# Event-Based Trading: Data Preparation

This notebook focuses on loading and preprocessing the Squid_Ink data for event-based trading analysis. We'll use only the first 20,000 timestamps (in-sample data) for our analysis.

In [None]:
import sys
import os

# Import our backtester package
sys.path.append(os.path.abspath('../../'))
from backtester import get_price_data, get_vwap, relative_entropy_binned
print("Using backtester package")

import numpy as np
import pandas as pd
import matplotlib.pyplot as plt
from scipy.stats import norm

## 1. Load Data

First, let's load the Squid_Ink price data and limit it to the first 20,000 timestamps (in-sample data).

In [None]:
# Load data directly using backtester package
print("Loading price data...")
prices = get_price_data('SQUID_INK', 1)
print(f"Loaded {len(prices)} price data points")

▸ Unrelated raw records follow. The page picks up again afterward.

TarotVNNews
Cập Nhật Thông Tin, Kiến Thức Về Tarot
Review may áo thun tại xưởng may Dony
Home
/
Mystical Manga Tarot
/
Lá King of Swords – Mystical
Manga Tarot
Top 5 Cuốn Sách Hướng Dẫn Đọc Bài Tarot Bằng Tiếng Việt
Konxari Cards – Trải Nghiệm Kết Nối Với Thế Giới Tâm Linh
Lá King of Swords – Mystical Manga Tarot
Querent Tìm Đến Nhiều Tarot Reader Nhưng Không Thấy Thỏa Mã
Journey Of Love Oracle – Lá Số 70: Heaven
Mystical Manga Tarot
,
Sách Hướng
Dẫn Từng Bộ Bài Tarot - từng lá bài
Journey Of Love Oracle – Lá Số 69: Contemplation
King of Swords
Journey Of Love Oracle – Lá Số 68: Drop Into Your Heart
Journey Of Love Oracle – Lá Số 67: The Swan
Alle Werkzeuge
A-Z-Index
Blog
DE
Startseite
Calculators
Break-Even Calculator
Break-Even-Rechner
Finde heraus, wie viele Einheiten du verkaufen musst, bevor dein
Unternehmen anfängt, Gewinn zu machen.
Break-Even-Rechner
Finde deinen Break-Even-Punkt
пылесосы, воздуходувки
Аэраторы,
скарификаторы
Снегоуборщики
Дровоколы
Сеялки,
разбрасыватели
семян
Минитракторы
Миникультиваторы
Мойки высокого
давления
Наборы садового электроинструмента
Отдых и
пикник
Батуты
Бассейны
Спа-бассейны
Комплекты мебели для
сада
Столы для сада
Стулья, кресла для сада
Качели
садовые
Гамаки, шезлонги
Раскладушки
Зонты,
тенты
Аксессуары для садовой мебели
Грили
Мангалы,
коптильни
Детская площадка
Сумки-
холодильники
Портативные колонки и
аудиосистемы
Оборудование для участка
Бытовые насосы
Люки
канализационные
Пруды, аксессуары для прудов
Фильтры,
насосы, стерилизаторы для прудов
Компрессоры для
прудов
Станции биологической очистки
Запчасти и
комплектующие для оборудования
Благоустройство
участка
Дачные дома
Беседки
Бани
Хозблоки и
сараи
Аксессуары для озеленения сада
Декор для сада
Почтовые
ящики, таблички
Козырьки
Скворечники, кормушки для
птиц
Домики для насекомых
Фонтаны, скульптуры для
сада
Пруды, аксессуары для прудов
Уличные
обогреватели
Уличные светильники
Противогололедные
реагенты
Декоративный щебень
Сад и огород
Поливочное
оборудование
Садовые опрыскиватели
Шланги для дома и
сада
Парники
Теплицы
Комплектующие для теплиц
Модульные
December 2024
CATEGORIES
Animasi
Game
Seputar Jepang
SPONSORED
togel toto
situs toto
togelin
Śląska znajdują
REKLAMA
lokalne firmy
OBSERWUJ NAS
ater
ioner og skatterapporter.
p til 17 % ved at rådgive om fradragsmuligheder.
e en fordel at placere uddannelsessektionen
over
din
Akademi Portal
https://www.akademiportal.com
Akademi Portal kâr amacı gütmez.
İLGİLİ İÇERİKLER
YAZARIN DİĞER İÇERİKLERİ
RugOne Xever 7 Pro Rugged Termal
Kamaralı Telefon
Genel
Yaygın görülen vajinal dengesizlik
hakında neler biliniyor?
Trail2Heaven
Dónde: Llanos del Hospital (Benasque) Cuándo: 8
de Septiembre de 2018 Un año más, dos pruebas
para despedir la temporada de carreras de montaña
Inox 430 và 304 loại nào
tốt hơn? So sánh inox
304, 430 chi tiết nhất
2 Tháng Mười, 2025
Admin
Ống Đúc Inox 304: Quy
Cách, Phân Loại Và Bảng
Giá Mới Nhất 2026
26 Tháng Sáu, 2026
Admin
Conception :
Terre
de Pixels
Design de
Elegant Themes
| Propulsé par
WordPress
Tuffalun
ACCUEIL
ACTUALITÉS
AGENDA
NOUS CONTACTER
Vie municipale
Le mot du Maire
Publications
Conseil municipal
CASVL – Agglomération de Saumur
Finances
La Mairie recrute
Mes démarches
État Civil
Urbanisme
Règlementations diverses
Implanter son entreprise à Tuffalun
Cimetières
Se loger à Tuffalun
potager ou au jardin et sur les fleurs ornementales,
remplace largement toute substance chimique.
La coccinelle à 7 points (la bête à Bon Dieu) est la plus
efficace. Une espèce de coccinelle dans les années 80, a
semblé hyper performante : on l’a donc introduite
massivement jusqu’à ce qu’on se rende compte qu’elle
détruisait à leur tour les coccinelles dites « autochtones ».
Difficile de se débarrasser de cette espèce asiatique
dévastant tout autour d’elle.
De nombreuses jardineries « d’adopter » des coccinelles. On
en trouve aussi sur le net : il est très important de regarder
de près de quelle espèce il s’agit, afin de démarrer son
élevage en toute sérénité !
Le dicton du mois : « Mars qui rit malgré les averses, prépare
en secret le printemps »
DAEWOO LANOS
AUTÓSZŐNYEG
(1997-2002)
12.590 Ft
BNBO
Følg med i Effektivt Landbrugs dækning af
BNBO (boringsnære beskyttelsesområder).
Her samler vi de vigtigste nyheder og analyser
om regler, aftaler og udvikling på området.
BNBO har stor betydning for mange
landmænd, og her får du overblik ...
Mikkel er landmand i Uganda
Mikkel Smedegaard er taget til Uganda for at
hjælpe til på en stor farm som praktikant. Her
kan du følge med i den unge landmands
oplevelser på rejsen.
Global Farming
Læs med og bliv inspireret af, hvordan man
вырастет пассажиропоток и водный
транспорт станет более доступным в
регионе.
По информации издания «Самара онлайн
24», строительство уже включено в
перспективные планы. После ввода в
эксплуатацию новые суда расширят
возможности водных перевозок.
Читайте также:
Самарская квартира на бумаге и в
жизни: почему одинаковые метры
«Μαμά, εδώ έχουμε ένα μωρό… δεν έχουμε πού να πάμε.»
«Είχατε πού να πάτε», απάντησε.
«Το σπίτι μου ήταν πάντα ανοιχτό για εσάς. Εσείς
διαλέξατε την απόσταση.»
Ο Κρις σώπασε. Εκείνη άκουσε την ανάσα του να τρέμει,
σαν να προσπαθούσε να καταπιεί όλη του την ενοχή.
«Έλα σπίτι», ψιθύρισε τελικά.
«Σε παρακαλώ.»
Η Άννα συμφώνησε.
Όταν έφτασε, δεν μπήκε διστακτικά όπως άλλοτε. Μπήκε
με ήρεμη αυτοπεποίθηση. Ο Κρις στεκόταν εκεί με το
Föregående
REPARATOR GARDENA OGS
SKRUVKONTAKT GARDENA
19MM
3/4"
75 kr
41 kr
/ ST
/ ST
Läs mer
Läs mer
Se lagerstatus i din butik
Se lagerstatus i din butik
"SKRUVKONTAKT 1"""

# Limit to first 20,000 timestamps (in-sample data)
in_sample_prices = prices.iloc[:20000]
print(f"Limited to {len(in_sample_prices)} in-sample data points")

# Get VWAP
print("Getting VWAP for SQUID_INK...")
squid_vwap = in_sample_prices['vwap']
print(f"Got VWAP with {len(squid_vwap)} data points")
print(f"VWAP range: {squid_vwap.min()} to {squid_vwap.max()}")

# Calculate log returns
log_ret = np.log(squid_vwap).diff().dropna()
print(f"Calculated log returns with {len(log_ret)} data points")

# Plot VWAP
plt.figure(figsize=(15, 5))
plt.plot(squid_vwap)
plt.title('Squid_Ink VWAP (In-Sample Data)')
plt.grid(True)
plt.show()

## 2. Calculate Basic Statistics

Let's calculate some basic statistics for the in-sample data.

In [None]:
# Calculate basic statistics for VWAP
vwap_stats = {
    'Mean': squid_vwap.mean(),
    'Median': squid_vwap.median(),
    'Std Dev': squid_vwap.std(),
    'Min': squid_vwap.min(),
    'Max': squid_vwap.max(),
    'Range': squid_vwap.max() - squid_vwap.min(),
    'IQR': squid_vwap.quantile(0.75) - squid_vwap.quantile(0.25)
}

# Calculate basic statistics for log returns
ret_stats = {
    'Mean': log_ret.mean(),
    'Median': log_ret.median(),
    'Std Dev': log_ret.std(),
    'Min': log_ret.min(),
    'Max': log_ret.max(),
    'Range': log_ret.max() - log_ret.min(),
    'IQR': log_ret.quantile(0.75) - log_ret.quantile(0.25)
}

# Display statistics
print("VWAP Statistics:")
pd.Series(vwap_stats)


In [None]:
print("Log Returns Statistics:")
pd.Series(ret_stats)

## 3. Visualize Distributions

Let's visualize the distributions of VWAP and log returns.

In [None]:
# Plot VWAP distribution
plt.figure(figsize=(15, 5))

plt.subplot(1, 2, 1)
plt.hist(squid_vwap, bins=50, alpha=0.7)
plt.title('VWAP Distribution')
plt.grid(True)

plt.subplot(1, 2, 2)
plt.hist(log_ret, bins=50, alpha=0.7)
plt.title('Log Returns Distribution')
plt.grid(True)

plt.tight_layout()
plt.show()

## 4. Calculate Order Book Features

Let's calculate some order book features that might be useful for event-based trading.

In [None]:
# Calculate bid-ask spread
in_sample_prices['spread'] = in_sample_prices['ask_price_1'] - in_sample_prices['bid_price_1']

# Calculate mid price
in_sample_prices['mid_price_calc'] = (in_sample_prices['ask_price_1'] + in_sample_prices['bid_price_1']) / 2

# Calculate order book imbalance
in_sample_prices['bid_volume_total'] = in_sample_prices['bid_volume_1'] + in_sample_prices['bid_volume_2'].fillna(0) + in_sample_prices['bid_volume_3'].fillna(0)
in_sample_prices['ask_volume_total'] = in_sample_prices['ask_volume_1'] + in_sample_prices['ask_volume_2'].fillna(0) + in_sample_prices['ask_volume_3'].fillna(0)
in_sample_prices['volume_imbalance'] = (in_sample_prices['bid_volume_total'] - in_sample_prices['ask_volume_total']) / (in_sample_prices['bid_volume_total'] + in_sample_prices['ask_volume_total'])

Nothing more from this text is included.